WORK REQUIRED
The answer should be the records below, word for word, with every image left out.

GIVEN INFORMATION
--------------------------------------------------

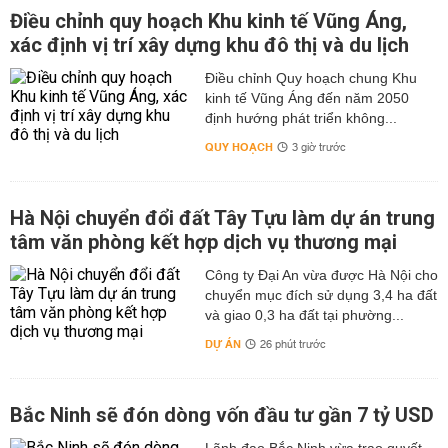
Điều chỉnh quy hoạch Khu kinh tế Vũng Áng,
xác định vị trí xây dựng khu đô thị và du lịch
Điều chỉnh Quy hoạch chung Khu
kinh tế Vũng Áng đến năm 2050
định hướng phát triển không...
QUY HOẠCH
3 giờ trước
Hà Nội chuyển đổi đất Tây Tựu làm dự án trung
tâm văn phòng kết hợp dịch vụ thương mại
Công ty Đại An vừa được Hà Nội cho
chuyển mục đích sử dụng 3,4 ha đất
và giao 0,3 ha đất tại phường...
DỰ ÁN
26 phút trước
Bắc Ninh sẽ đón dòng vốn đầu tư gần 7 tỷ USD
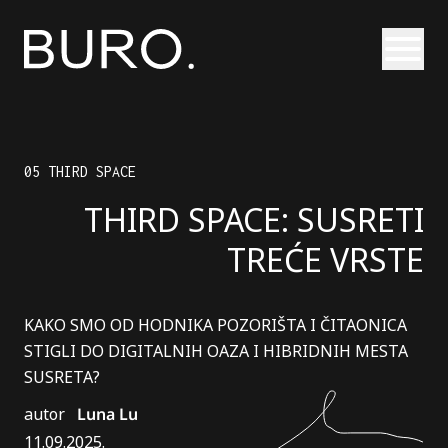
Otvori
05 THIRD SPACE
THIRD SPACE: SUSRETI
TREĆE VRSTE
KAKO SMO OD HODNIKA POZORIŠTA I ČITAONICA
STIGLI DO DIGITALNIH OAZA I HIBRIDNIH MESTA
SUSRETA?
autor
Luna Lu
11.09.2025.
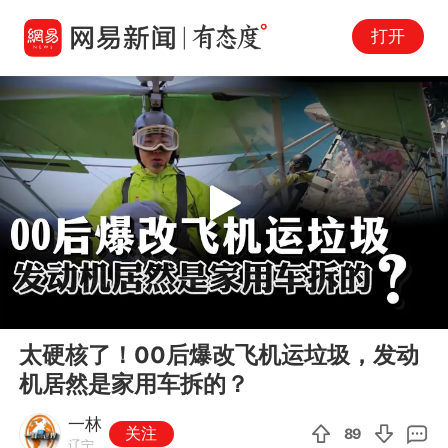
打开
Play
00:00
04:04
En
太硬核了！00后爆改飞机运垃圾，发动
fu
机居然是家用车拆的？
一林
关注
89
辽宁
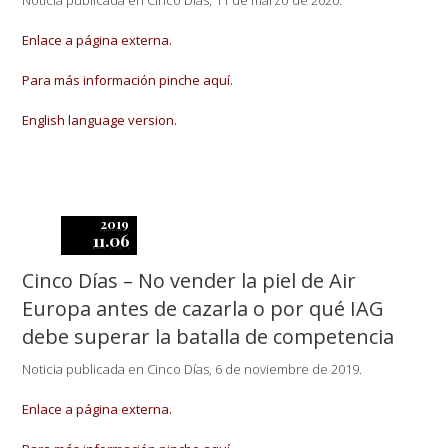
Noticia publicada en Cinco Días, 11 de marzo de 2020.
Enlace a página externa.
Para más información pinche aquí.
English language version.
2019
11.06
Cinco Días – No vender la piel de Air
Europa antes de cazarla o por qué IAG
debe superar la batalla de competencia
Noticia publicada en Cinco Días, 6 de noviembre de 2019.
Enlace a página externa.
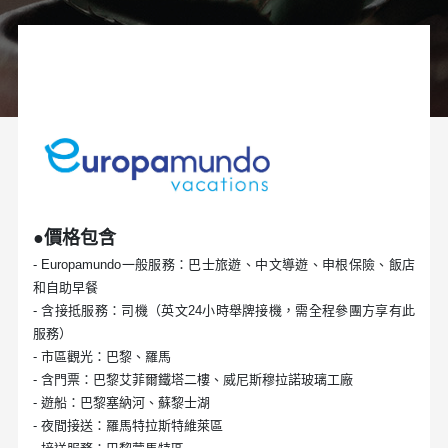
●價格包含
- Europamundo一般服務：巴士旅遊、中文導遊、申根保險、飯店
和自助早餐
- 含接抵服務：司機（英文24小時舉牌接機，需全程參團方享有此
服務）
- 市區觀光：巴黎、羅馬
- 含門票：巴黎艾菲爾鐵塔二樓、威尼斯穆拉諾玻璃工廠
- 遊船：巴黎塞納河、蘇黎士湖
- 夜間接送：羅馬特拉斯特維萊區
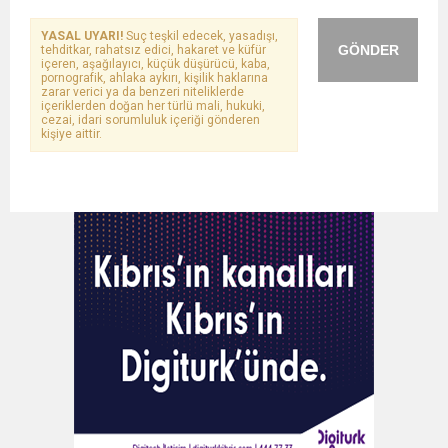
YASAL UYARI!
Suç teşkil edecek, yasadışı,
GÖNDER
tehditkar, rahatsız edici, hakaret ve küfür
içeren, aşağılayıcı, küçük düşürücü, kaba,
pornografik, ahlaka aykırı, kişilik haklarına
zarar verici ya da benzeri niteliklerde
içeriklerden doğan her türlü mali, hukuki,
cezai, idari sorumluluk içeriği gönderen
kişiye aittir.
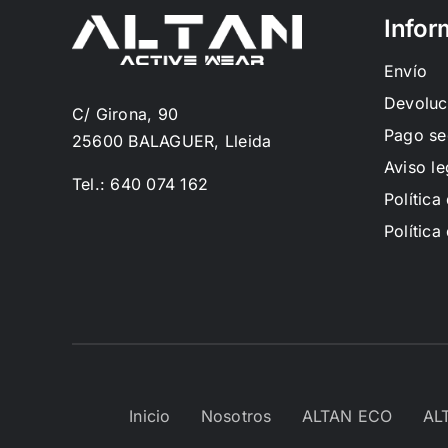
Infor
Envío
Devoluc
C/ Girona, 90
Pago se
25600 BALAGUER, Lleida
Aviso le
Tel.: 640 074 162
Política
Política
Inicio
Nosotros
ALTAN ECO
AL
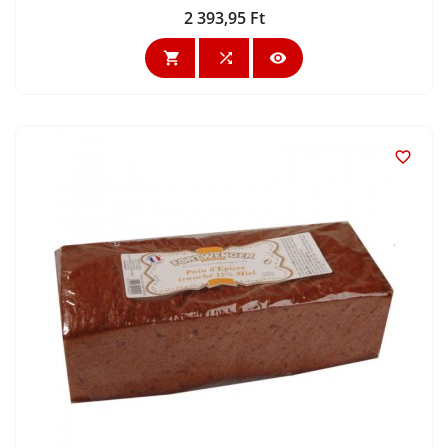
2 393,95 Ft
Ár




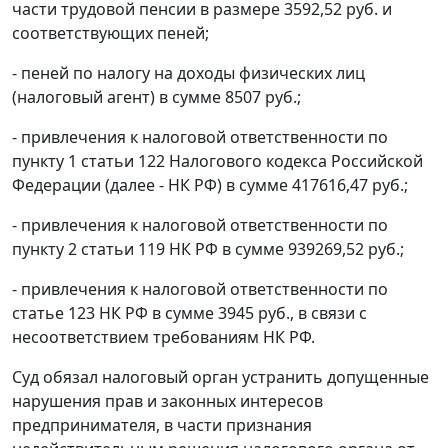
части трудовой пенсии в размере 3592,52 руб. и
соответствующих пеней;
- пеней по налогу на доходы физических лиц
(налоговый агент) в сумме 8507 руб.;
- привлечения к налоговой ответственности по
пункту 1 статьи 122
Налогового кодекса Российской
Федерации (далее - НК РФ) в сумме 417616,47 руб.;
- привлечения к налоговой ответственности по
пункту 2 статьи 119
НК РФ в сумме 939269,52 руб.;
- привлечения к налоговой ответственности по
статье 123
НК РФ в сумме 3945 руб., в связи с
несоответствием требованиям
НК
РФ.
Суд обязал налоговый орган устранить допущенные
нарушения прав и законных интересов
предпринимателя, в части признания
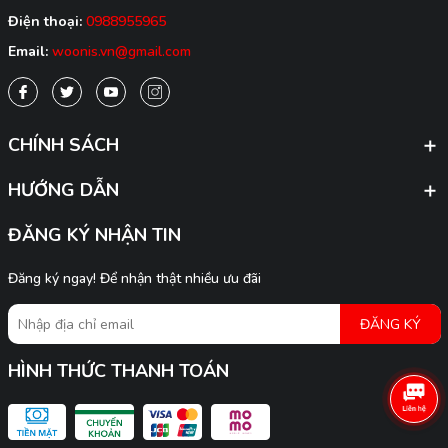
Điện thoại:
0988955965
Email:
woonis.vn@gmail.com
CHÍNH SÁCH
HƯỚNG DẪN
ĐĂNG KÝ NHẬN TIN
Đăng ký ngay! Để nhận thật nhiều ưu đãi
ĐĂNG KÝ
HÌNH THỨC THANH TOÁN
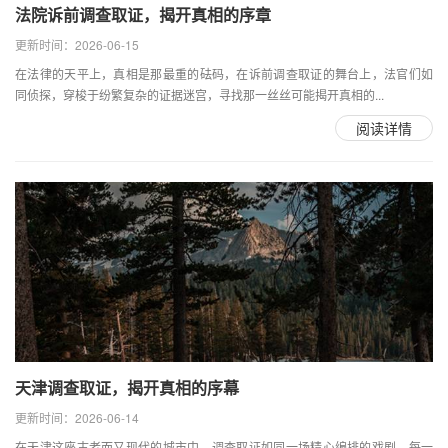
法院诉前调查取证，揭开真相的序章
更新时间：2026-06-15
在法律的天平上，真相是那最重的砝码，在诉前调查取证的舞台上，法官们如
同侦探，穿梭于纷繁复杂的证据迷宫，寻找那一丝丝可能揭开真相的...
阅读详情
天津调查取证，揭开真相的序幕
更新时间：2026-06-14
在天津这座古老而又现代的城市中，调查取证如同一场精心编排的戏剧，每一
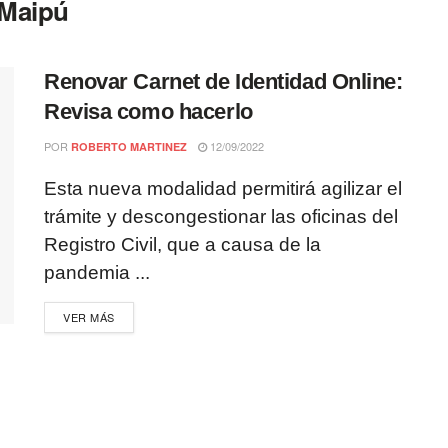
 Maipú
Renovar Carnet de Identidad Online:
Revisa como hacerlo
POR
12/09/2022
ROBERTO MARTINEZ
Esta nueva modalidad permitirá agilizar el
trámite y descongestionar las oficinas del
Registro Civil, que a causa de la
pandemia ...
VER MÁS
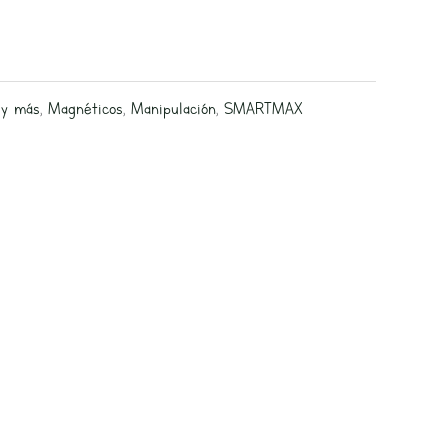
 y más
,
Magnéticos
,
Manipulación
,
SMARTMAX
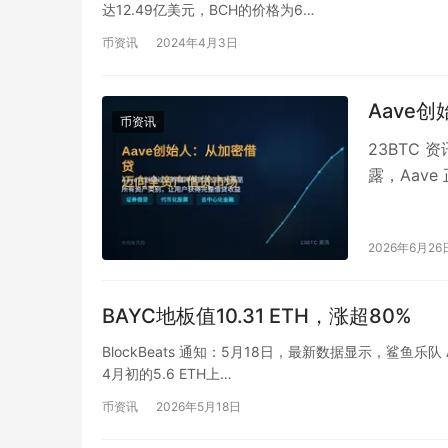
达12.49亿美元，BCH的价格为6…
币资讯
2024年4月3日
Aave
币资讯
23BTC 
露，Aav
资产类别。
2026年6月26
BAYC地板值10.31 ETH，涨超80%
BlockBeats 通知：5月18日，最新数据显示，鲨鱼乐队 
4月初的5.6 ETH上…
币资讯
2026年5月18日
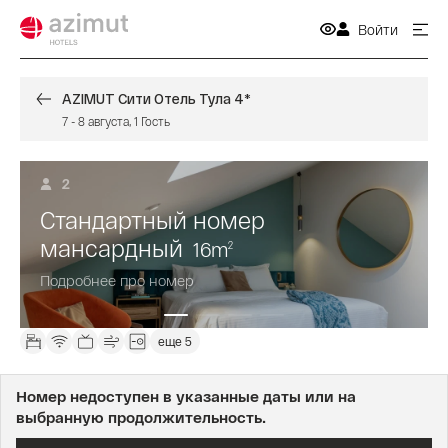
Войти
AZIMUT Сити Отель Тула 4*
7
-
8 августа
,
1
Гость
2
Стандартный номер
мансардный
16
m
2
Подробнее про номер
еще 5
Номер недоступен в указанные даты или на
выбранную продолжительность.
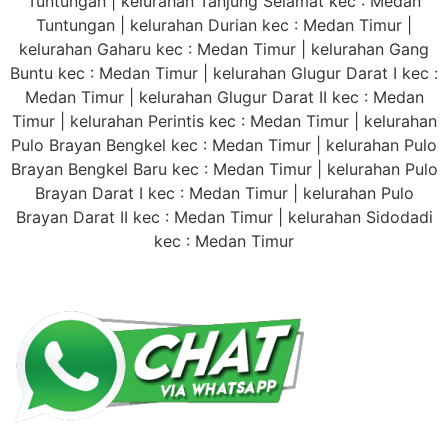
Tuntungan | kelurahan Tanjung Selamat kec : Medan
Tuntungan | kelurahan Durian kec : Medan Timur |
kelurahan Gaharu kec : Medan Timur | kelurahan Gang
Buntu kec : Medan Timur | kelurahan Glugur Darat I kec :
Medan Timur | kelurahan Glugur Darat II kec : Medan
Timur | kelurahan Perintis kec : Medan Timur | kelurahan
Pulo Brayan Bengkel kec : Medan Timur | kelurahan Pulo
Brayan Bengkel Baru kec : Medan Timur | kelurahan Pulo
Brayan Darat I kec : Medan Timur | kelurahan Pulo
Brayan Darat II kec : Medan Timur | kelurahan Sidodadi
kec : Medan Timur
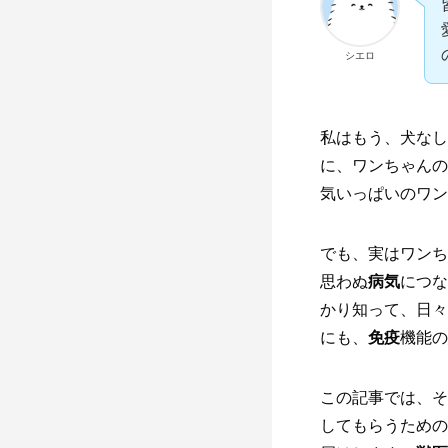
シエロ
私はもう、犬なし
に、ワンちゃんの
気いっぱいのワン
でも、実はワンち
思わぬ
病気
につな
かり知って、日々
にも、
免疫
機能の
この記事では、そ
してもらうための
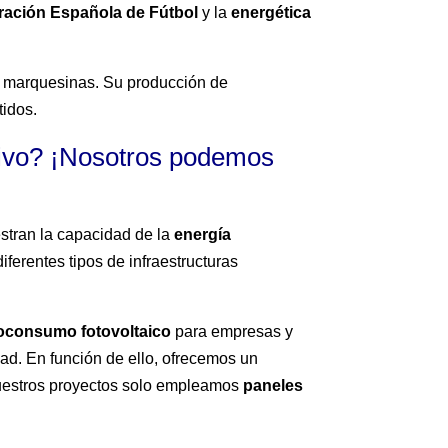
ración Española de Fútbol
y la
energética
y marquesinas. Su producción de
tidos.
tivo? ¡Nosotros podemos
tran la capacidad de la
energía
iferentes tipos de infraestructuras
oconsumo fotovoltaico
para empresas y
ad. En función de ello, ofrecemos un
 nuestros proyectos solo empleamos
paneles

--------------------------------------------------

RESPONSE AREA
Điều chỉnh quy hoạch Khu kinh tế Vũng Áng,
xác định vị trí xây dựng khu đô thị và du lịch
Điều chỉnh Quy hoạch chung Khu
kinh tế Vũng Áng đến năm 2050
định hướng phát triển không...
QUY HOẠCH
3 giờ trước
Hà Nội chuyển đổi đất Tây Tựu làm dự án trung
tâm văn phòng kết hợp dịch vụ thương mại
Công ty Đại An vừa được Hà Nội cho
chuyển mục đích sử dụng 3,4 ha đất
và giao 0,3 ha đất tại phường...
DỰ ÁN
26 phút trước
Bắc Ninh sẽ đón dòng vốn đầu tư gần 7 tỷ USD
Otvori
05 THIRD SPACE
THIRD SPACE: SUSRETI
TREĆE VRSTE
KAKO SMO OD HODNIKA POZORIŠTA I ČITAONICA
STIGLI DO DIGITALNIH OAZA I HIBRIDNIH MESTA
SUSRETA?
autor
Luna Lu
11.09.2025.
打开
Play
00:00
04:04
En
太硬核了！00后爆改飞机运垃圾，发动
fu
机居然是家用车拆的？
一林
关注
89
辽宁
Noticia publicada en Cinco Días, 11 de marzo de 2020.
Enlace a página externa.
Para más información pinche aquí.
English language version.
2019
11.06
Cinco Días – No vender la piel de Air
Europa antes de cazarla o por qué IAG
debe superar la batalla de competencia
Noticia publicada en Cinco Días, 6 de noviembre de 2019.
Enlace a página externa.
●價格包含
- Europamundo一般服務：巴士旅遊、中文導遊、申根保險、飯店
和自助早餐
- 含接抵服務：司機（英文24小時舉牌接機，需全程參團方享有此
服務）
- 市區觀光：巴黎、羅馬
- 含門票：巴黎艾菲爾鐵塔二樓、威尼斯穆拉諾玻璃工廠
- 遊船：巴黎塞納河、蘇黎士湖
- 夜間接送：羅馬特拉斯特維萊區
YASAL UYARI!
Suç teşkil edecek, yasadışı,
GÖNDER
tehditkar, rahatsız edici, hakaret ve küfür
içeren, aşağılayıcı, küçük düşürücü, kaba,
pornografik, ahlaka aykırı, kişilik haklarına
zarar verici ya da benzeri niteliklerde
içeriklerden doğan her türlü mali, hukuki,
cezai, idari sorumluluk içeriği gönderen
kişiye aittir.
Infor
Envío
Devoluc
C/ Girona, 90
Pago se
25600 BALAGUER, Lleida
Aviso le
Tel.: 640 074 162
Política
Política
Inicio
Nosotros
ALTAN ECO
AL
2 393,95 Ft
Ár




части трудовой пенсии в размере 3592,52 руб. и
соответствующих пеней;
- пеней по налогу на доходы физических лиц
(налоговый агент) в сумме 8507 руб.;
- привлечения к налоговой ответственности по
пункту 1 статьи 122
Налогового кодекса Российской
Федерации (далее - НК РФ) в сумме 417616,47 руб.;
- привлечения к налоговой ответственности по
пункту 2 статьи 119
НК РФ в сумме 939269,52 руб.;
- привлечения к налоговой ответственности по
статье 123
НК РФ в сумме 3945 руб., в связи с
несоответствием требованиям
НК
РФ.
Суд обязал налоговый орган устранить допущенные
нарушения прав и законных интересов
предпринимателя, в части признания
Điện thoại:
0988955965
Email:
woonis.vn@gmail.com
CHÍNH SÁCH
HƯỚNG DẪN
ĐĂNG KÝ NHẬN TIN
Đăng ký ngay! Để nhận thật nhiều ưu đãi
ĐĂNG KÝ
HÌNH THỨC THANH TOÁN
法院诉前调查取证，揭开真相的序章
更新时间：2026-06-15
在法律的天平上，真相是那最重的砝码，在诉前调查取证的舞台上，法官们如
同侦探，穿梭于纷繁复杂的证据迷宫，寻找那一丝丝可能揭开真相的...
阅读详情
天津调查取证，揭开真相的序幕
更新时间：2026-06-14
在天津这座古老而又现代的城市中，调查取证如同一场精心编排的戏剧，每一
 Maipú
Renovar Carnet de Identidad Online:
Revisa como hacerlo
POR
12/09/2022
ROBERTO MARTINEZ
Esta nueva modalidad permitirá agilizar el
trámite y descongestionar las oficinas del
Registro Civil, que a causa de la
pandemia ...
VER MÁS
 y más
,
Magnéticos
,
Manipulación
,
SMARTMAX
达12.49亿美元，BCH的价格为6…
币资讯
2024年4月3日
Aave
币资讯
23BTC 
露，Aav
资产类别。
2026年6月26
BAYC地板值10.31 ETH，涨超80%
BlockBeats 通知：5月18日，最新数据显示，鲨鱼乐队 
4月初的5.6 ETH上…
币资讯
2026年5月18日
Войти
AZIMUT Сити Отель Тула 4*
7
-
8 августа
,
1
Гость
2
Стандартный номер
мансардный
16
m
2
Подробнее про номер
еще 5
Номер недоступен в указанные даты или на
выбранную продолжительность.
Tuntungan | kelurahan Tanjung Selamat kec : Medan
Tuntungan | kelurahan Durian kec : Medan Timur |
kelurahan Gaharu kec : Medan Timur | kelurahan Gang
Buntu kec : Medan Timur | kelurahan Glugur Darat I kec :
Medan Timur | kelurahan Glugur Darat II kec : Medan
Timur | kelurahan Perintis kec : Medan Timur | kelurahan
Pulo Brayan Bengkel kec : Medan Timur | kelurahan Pulo
Brayan Bengkel Baru kec : Medan Timur | kelurahan Pulo
Brayan Darat I kec : Medan Timur | kelurahan Pulo
Brayan Darat II kec : Medan Timur | kelurahan Sidodadi
kec : Medan Timur
シエロ
私はもう、犬なし
に、ワンちゃんの
気いっぱいのワン
でも、実はワンち
思わぬ
病気
につな
かり知って、日々
にも、
免疫
機能の
この記事では、そ
してもらうための
ración Española de Fútbol
y la
energética
y marquesinas. Su producción de
tidos.
tivo? ¡Nosotros podemos
tran la capacidad de la
energía
iferentes tipos de infraestructuras
oconsumo fotovoltaico
para empresas y
ad. En función de ello, ofrecemos un
 nuestros proyectos solo empleamos
paneles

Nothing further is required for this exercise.